For the first time ever, Elizabethan Drama is presented with notes and commentary located immediately next to the text of the play. No longer does a reader have to search for a footnote on a different page or click on an icon to discover the meaning or interpretation of a word, line or speech. No longer must you jump around and continuously lose your place in the play. All the information you need is located as close and conveniently as possible, right next to the text.

Some conventions of the annotations: all glossed words and phrases are underlined; an ‘=’ sign in the annotation, located on the same line, leads to the definition, paraphrase, or explanation of the underlined text. If a whole line, or set of lines, is glossed, the specific line numbers are indicated. A line number with an f (e.g. 46f) means the note applies to the remainder of the speaker’s speech; a line number with ff (e.g. 46ff) mean the note applies to several succeeding exchanged lines of dialogue.

I have made great use of two sources in particular to help with the annotations: (1) the Oxford English Dictionary online edition, which captures the history and known nuances of every word ever used in the English language, and (2) David and Ben Crystal’s Shakespeare’s Words (London; New York: Penguin, 2002), which, if you plan to spend any time at all in your life reading Shakespeare, or any 17th century English literature, is indispensable.
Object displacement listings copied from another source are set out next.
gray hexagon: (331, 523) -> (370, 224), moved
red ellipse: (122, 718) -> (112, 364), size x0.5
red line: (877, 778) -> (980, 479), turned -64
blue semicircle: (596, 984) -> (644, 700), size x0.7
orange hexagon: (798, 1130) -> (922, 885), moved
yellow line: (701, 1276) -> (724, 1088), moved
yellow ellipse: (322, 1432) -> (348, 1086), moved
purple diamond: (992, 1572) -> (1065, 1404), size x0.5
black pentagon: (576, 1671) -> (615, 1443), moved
Shakespeare’s Words, of course, focuses on the vocabulary of Shakespeare’s plays; but Shakespeare’s language was the language of all the poets of the era, and so, if you are stumped by a word or phrase in a non-Shakespearean work, there is a good chance you will find it in this volume by the Crystals.

The 18th and early 19th century editors of collections of Elizabethan authors and drama engaged in a great deal of pre-computer and even pre-electricity work in annotating many of the old plays. These classically trained scholars were especially useful in identifying many of the obscure literary and proverbial allusions in the plays, as well as identifying conventions of Elizabethan life that are frequently referenced in the plays. I have borrowed liberally from their efforts, always of course giving credit when I did so.
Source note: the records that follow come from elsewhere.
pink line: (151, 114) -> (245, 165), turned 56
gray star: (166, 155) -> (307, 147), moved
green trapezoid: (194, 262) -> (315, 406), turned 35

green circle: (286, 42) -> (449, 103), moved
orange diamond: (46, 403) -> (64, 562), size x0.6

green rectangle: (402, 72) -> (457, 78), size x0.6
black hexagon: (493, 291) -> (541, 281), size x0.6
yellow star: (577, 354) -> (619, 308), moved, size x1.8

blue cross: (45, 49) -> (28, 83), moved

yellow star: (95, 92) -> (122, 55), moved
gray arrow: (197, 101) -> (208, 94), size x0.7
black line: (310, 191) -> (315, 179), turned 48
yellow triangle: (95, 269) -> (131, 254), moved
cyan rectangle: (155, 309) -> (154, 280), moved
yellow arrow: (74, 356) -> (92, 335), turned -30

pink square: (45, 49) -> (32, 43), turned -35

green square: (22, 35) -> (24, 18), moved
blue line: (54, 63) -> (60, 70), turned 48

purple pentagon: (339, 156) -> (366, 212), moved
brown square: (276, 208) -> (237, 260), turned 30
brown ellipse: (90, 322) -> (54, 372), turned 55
There is a great deal of ambiguity in Elizabethan drama; individual words can convey multiple senses, often at the same time, sometimes deliberately, sometimes not; some cryptic speeches can be interpreted in more than one way. I generally have taken the riskier road of attempting to interpret unclear lines; as a result, I expect readers will disagree with some number of these glosses; many of them may be flat out incorrect. Where allusions or meanings are unclear, and I could find nothing in my research to help clarify such, I have said so. Anyone with interpretations and explanations that can correct or supplement my own are invited to email me.

If anything, I have tended to over-annotate. As one of the goals of this site is to introduce these plays to a new generation of readers, an intense level of explanation is provided for those who wish to engross themselves in learning to understand the language, nuances and references to the greatest degree possible within the confines of my format.
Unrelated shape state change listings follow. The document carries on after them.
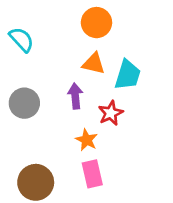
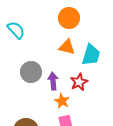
purple arrow: (75, 96) -> (53, 81), moved
gray circle: (24, 103) -> (31, 72), moved

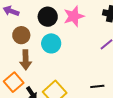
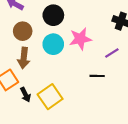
pink star: (74, 16) -> (80, 39), moved
black line: (97, 86) -> (97, 76), moved

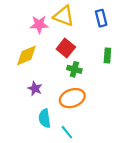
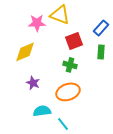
blue rectangle: (101, 18) -> (101, 28), moved, turned 56
red square: (66, 48) -> (74, 41), moved, turned 30
cyan semicircle: (45, 118) -> (42, 111), turned 90

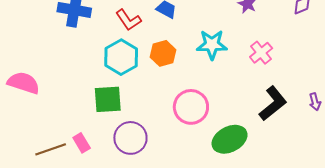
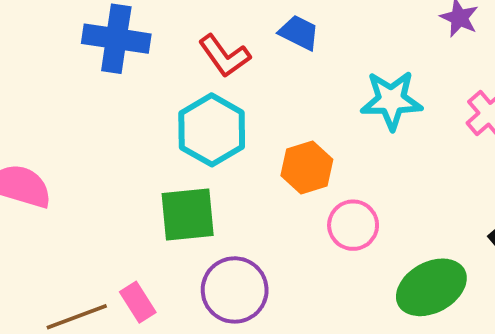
orange hexagon: (163, 53) -> (307, 168), moved
pink circle: (191, 107) -> (353, 225), size x0.7

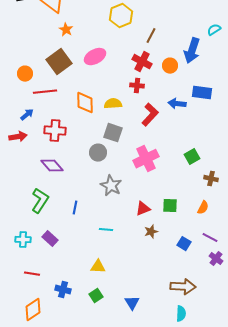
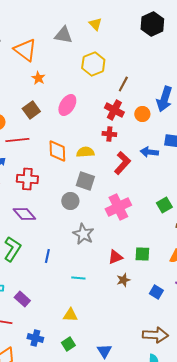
pink ellipse: (95, 57) -> (67, 105), turned -30
brown square: (59, 62) -> (31, 110), size x0.7
purple rectangle: (50, 239) -> (22, 299), moved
A final note on the much-discussed smuttiness of our ancient authors: a number of books and articles have been published, both in print and online, which obsess over how dirty our dramatists, and in particular Shakespeare, were. The annotators of Thomas Middleton’s plays (Taylor, Gary, and Lavagnino, John, Eds., Thomas Middleton: The Collected Works; Oxford University Press, 2007; very inexpensive, and highly recommended), for example, seem to be determined to squeeze out every single possible double-entendre and dirty meaning from these works that they can – and quite explicitly, at that.

I have chosen not to go hog-wild in attempting to identify every possible naughty meaning that I imagine seeing in the text; however, there are plenty of lines in which I think the intent to be suggestive is reasonably clear, and I identify them as such with a simple annotation, such as “suggestive”, “possibly suggestive”, or, if a little raunchier, “dirty”; the reasons for this are two-fold: for one thing, I intend this site to be “family-friendly”, and therefore see no need to be explicit: and secondly, if such references are of interest to you the reader, you should not need any further hints to figure them out.